Your objective.
From the data underneath, reproduce exactly the stretch that begins at the line with "információk" and ends after the line with "30 211 1979info@healthandyouth.hu".

Data.
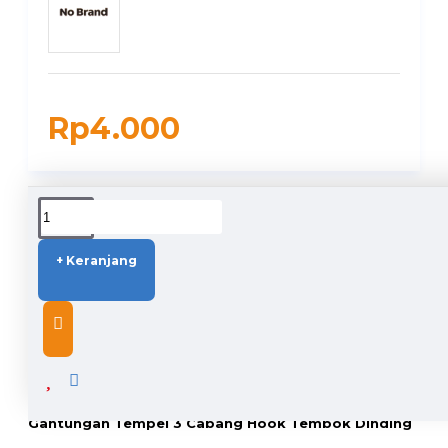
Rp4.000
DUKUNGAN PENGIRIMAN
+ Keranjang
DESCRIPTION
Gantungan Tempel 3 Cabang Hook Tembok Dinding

==

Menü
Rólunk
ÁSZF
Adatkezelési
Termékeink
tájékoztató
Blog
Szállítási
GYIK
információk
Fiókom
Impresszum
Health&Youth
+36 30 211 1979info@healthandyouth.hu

Response.
információk
Fiókom
Impresszum
Health&Youth
+36 30 211 1979info@healthandyouth.hu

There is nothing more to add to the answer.